Sur le sujet de la lutte contre la discrimination, certains pourront sans doute opposer avec raison, que cet argument du « genre » traduit avant tout une ignorance culturelle et sémantique. L’homme évoqué dans la Déclaration des droits de l’Homme n’est pas le genre – opposé à la femme – mais bien l’être humain, en référence à la race humaine. C’est l’Homme de l’Homme préhistorique (dont la moitié étaient des femmes), du petit pas pour l’Homme de Neil Armstrong, de l’Homme est un loup pour l’Homme, etc.
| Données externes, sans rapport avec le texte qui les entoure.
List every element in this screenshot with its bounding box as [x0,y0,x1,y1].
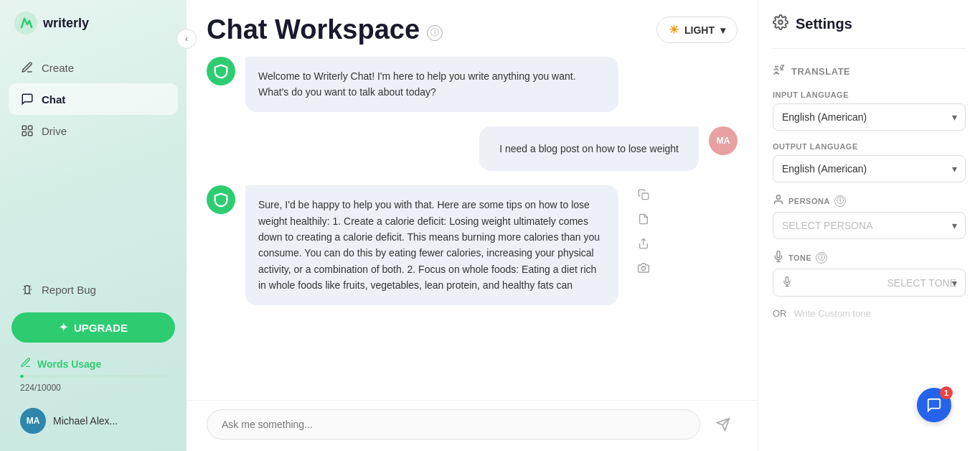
drive-label: Drive [42,125,67,137]
svg-rect-5 [642,193,649,200]
settings-title: Settings [796,16,852,32]
persona-dropdown[interactable]: SELECT PERSONA ▾ [773,212,966,239]
bot-avatar-2 [207,185,235,214]
sun-icon: ☀ [669,23,679,37]
words-usage-icon [20,357,32,371]
title-info-icon[interactable]: ⓘ [427,25,443,41]
bug-icon [20,282,34,297]
chat-bubble-badge: 1 [940,386,953,399]
chat-messages[interactable]: Welcome to Writerly Chat! I'm here to he… [187,57,758,400]
tone-icon [773,251,784,264]
tone-info-icon[interactable]: ⓘ [816,252,827,264]
translate-label: TRANSLATE [791,66,850,77]
upgrade-button[interactable]: ✦ UPGRADE [11,312,175,343]
bot-message-bubble-2: Sure, I'd be happy to help you with that… [245,185,618,304]
input-language-value: English (American) [782,111,867,123]
bot-message-bubble: Welcome to Writerly Chat! I'm here to he… [245,57,618,112]
words-usage-bar-fill [20,375,24,378]
copy-action-icon[interactable] [634,185,653,204]
right-panel: Settings TRANSLATE INPUT LANGUAGE Englis… [758,0,980,451]
bot-avatar [207,57,235,85]
chat-input-area [187,400,758,451]
upgrade-label: UPGRADE [74,322,128,334]
create-icon [20,60,34,75]
sidebar-item-create[interactable]: Create [9,52,178,83]
sidebar: writerly Create Chat [0,0,187,451]
svg-point-6 [641,266,645,270]
user-message-avatar: MA [709,126,738,155]
persona-label-row: PERSONA ⓘ [773,194,966,208]
svg-rect-3 [22,132,26,136]
create-label: Create [42,62,74,74]
svg-rect-4 [29,132,32,136]
output-language-dropdown[interactable]: English (American) ▾ [773,155,966,182]
words-usage-count: 224/10000 [20,383,61,393]
chat-label: Chat [42,93,65,106]
words-usage-label: Words Usage [20,357,166,371]
chat-input[interactable] [207,409,700,440]
send-button[interactable] [709,410,738,439]
translate-section: TRANSLATE [773,63,966,79]
message-row: I need a blog post on how to lose weight… [207,126,738,171]
user-message-bubble: I need a blog post on how to lose weight [479,126,699,171]
chat-title-wrap: Chat Workspace ⓘ [207,14,443,45]
translate-icon [773,63,786,79]
drive-icon [20,124,34,138]
document-action-icon[interactable] [634,210,653,228]
tone-speaker-icon [782,276,792,289]
tone-dropdown-wrap: SELECT TONE ▾ [773,269,966,297]
input-language-field: INPUT LANGUAGE English (American) ▾ [773,90,966,131]
sidebar-item-chat[interactable]: Chat [9,83,178,115]
user-avatar: MA [20,408,46,434]
tone-label-row: TONE ⓘ [773,251,966,264]
page-title: Chat Workspace [207,14,420,45]
message-row: Welcome to Writerly Chat! I'm here to he… [207,57,738,112]
persona-dropdown-wrap: SELECT PERSONA ▾ [773,212,966,239]
svg-rect-2 [29,126,32,129]
persona-icon [773,194,784,208]
sidebar-item-drive[interactable]: Drive [9,115,178,147]
user-profile[interactable]: MA Michael Alex... [9,402,178,440]
sidebar-collapse-button[interactable]: ‹ [176,29,197,49]
bot-message-text-2: Sure, I'd be happy to help you with that… [258,199,600,291]
gear-icon [773,14,788,34]
share-action-icon[interactable] [634,234,653,253]
or-label: OR [773,308,787,319]
chat-header: Chat Workspace ⓘ ☀ LIGHT ▾ [187,0,758,57]
svg-rect-1 [22,126,26,129]
screenshot-action-icon[interactable] [634,259,653,277]
chat-icon [20,92,34,106]
output-language-field: OUTPUT LANGUAGE English (American) ▾ [773,142,966,182]
theme-toggle-button[interactable]: ☀ LIGHT ▾ [656,17,738,43]
chat-bubble-button[interactable]: 1 [917,388,951,422]
words-usage-section: Words Usage 224/10000 [9,351,178,396]
message-actions [634,185,653,277]
or-row: OR Write Custom tone [773,308,966,319]
tone-field: TONE ⓘ SELECT TONE ▾ [773,251,966,297]
report-bug-item[interactable]: Report Bug [9,275,178,304]
sidebar-navigation: Create Chat Drive [0,52,187,275]
svg-point-9 [778,20,783,24]
persona-info-icon[interactable]: ⓘ [834,195,846,207]
writerly-logo-icon [14,11,37,34]
theme-label: LIGHT [684,24,715,36]
input-language-dropdown-wrap: English (American) ▾ [773,103,966,131]
settings-header: Settings [773,14,966,34]
output-language-dropdown-wrap: English (American) ▾ [773,155,966,182]
output-language-value: English (American) [782,163,867,175]
persona-placeholder: SELECT PERSONA [782,220,873,231]
words-usage-bar-bg [20,375,166,378]
persona-field: PERSONA ⓘ SELECT PERSONA ▾ [773,194,966,239]
tone-placeholder: SELECT TONE [887,277,956,289]
input-language-dropdown[interactable]: English (American) ▾ [773,103,966,131]
chat-bubble-container: 1 [931,402,966,437]
write-custom-tone[interactable]: Write Custom tone [794,308,871,319]
upgrade-star-icon: ✦ [59,321,68,334]
message-row: Sure, I'd be happy to help you with that… [207,185,738,304]
input-language-chevron: ▾ [952,111,957,123]
tone-dropdown[interactable]: SELECT TONE ▾ [773,269,966,297]
svg-point-10 [776,195,780,199]
input-language-label: INPUT LANGUAGE [773,90,966,99]
divider [773,48,966,49]
output-language-label: OUTPUT LANGUAGE [773,142,966,151]
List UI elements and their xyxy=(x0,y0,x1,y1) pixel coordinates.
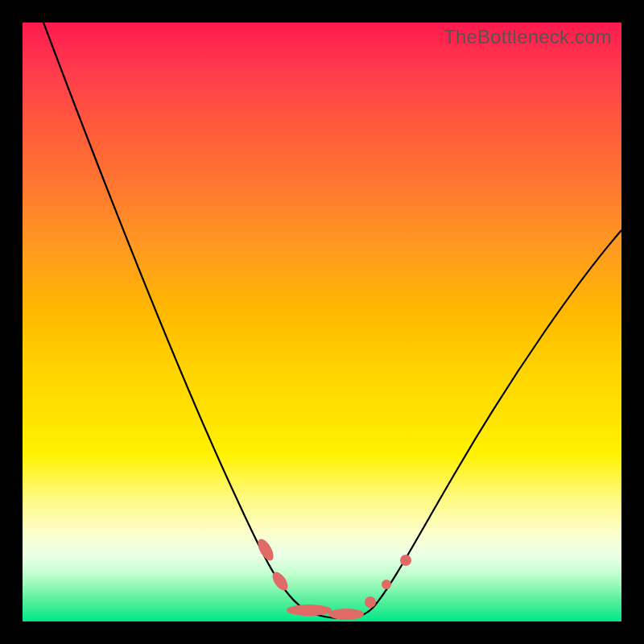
chart-frame: TheBottleneck.com xyxy=(0,0,644,644)
marker-trough-pill-2 xyxy=(328,609,364,620)
curve-svg xyxy=(23,23,621,621)
plot-area: TheBottleneck.com xyxy=(23,23,621,621)
marker-trough-pill-1 xyxy=(287,605,332,616)
bottleneck-curve xyxy=(43,23,621,618)
marker-group xyxy=(254,537,411,620)
marker-right-dot-2 xyxy=(382,580,391,589)
marker-right-dot-3 xyxy=(400,555,411,566)
marker-right-dot-1 xyxy=(365,597,376,608)
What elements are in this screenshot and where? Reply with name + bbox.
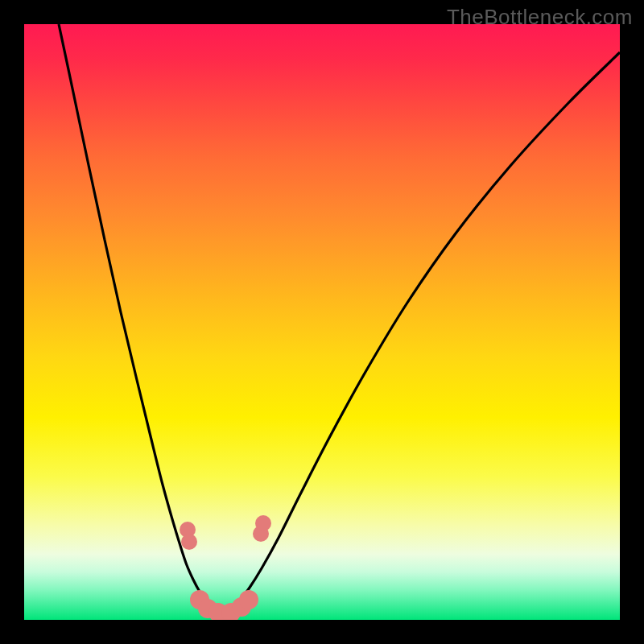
gradient-panel: [24, 24, 620, 620]
watermark-text: TheBottleneck.com: [447, 5, 633, 30]
chart-stage: TheBottleneck.com: [0, 0, 644, 644]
Mais au-delà de l’aspect idéologique dans la référence aux droits de l’Homme ou aux droits humains, il y a un glissement de sens et de valeurs qui est bien plus grave me semble-t-il qu’une simple argutie de genre.

L’évocation des Droits de l’Homme se réfère bien à la Déclaration universelle des Droits de l’Homme des nations unies.  Celle-ci liste toute une série de droits précis qu’il s’agisse de liberté individuelle, mais également de droits relatifs à la santé, au travail, à la religion, etc. A l’inverse, la notion de « droits humains », elle, n’est rattachée à aucun texte fondamental. L’avantage, c’est que cela devient alors l’auberge espagnole des droits. Certains y incorporent, par exemple, la lutte contre la corruption ou la protection de l’environnement. D’autres insistent sur la diversité et font peu de cas de la démocratie ou de la liberté syndicale, sujets assez sensibles dans certains pays. En clair, le flou de l’expression « droits humains » permet de mettre en place un « right washing », volontaire ou non, à peu de frais. 

Enfin, du point de vue sémantique l’expression « droits humains » invoque en quelque sorte « l’humanité », la totalité de l’espèce humaine. Alors que les « droits de l’Homme » portent bien sur l’Homme (et la femme) en tant qu’individu. Et cela change tout. Les idéologies les plus mortifères valorisent toujours une humanité heureuse à venir, quitte à sacrifier l’individu d’aujourd’hui. Tout l’inverse de l’approche défendue par la déclaration universelle des droits de l’Homme. En effet, ce qui fait la force de ce texte c’est qu’il invoque bien des droits qui s’adressent à chacun en tant qu’individu et non à une humanité abstraite. 

Voilà pourquoi il me semble indispensable de revenir aux « Droits de l’Homme ». Certes ce texte est complexe, exigeant, mais il porte des valeurs essentielles qui méritent pas d’être édulcorées, même avec les meilleurs sentiments.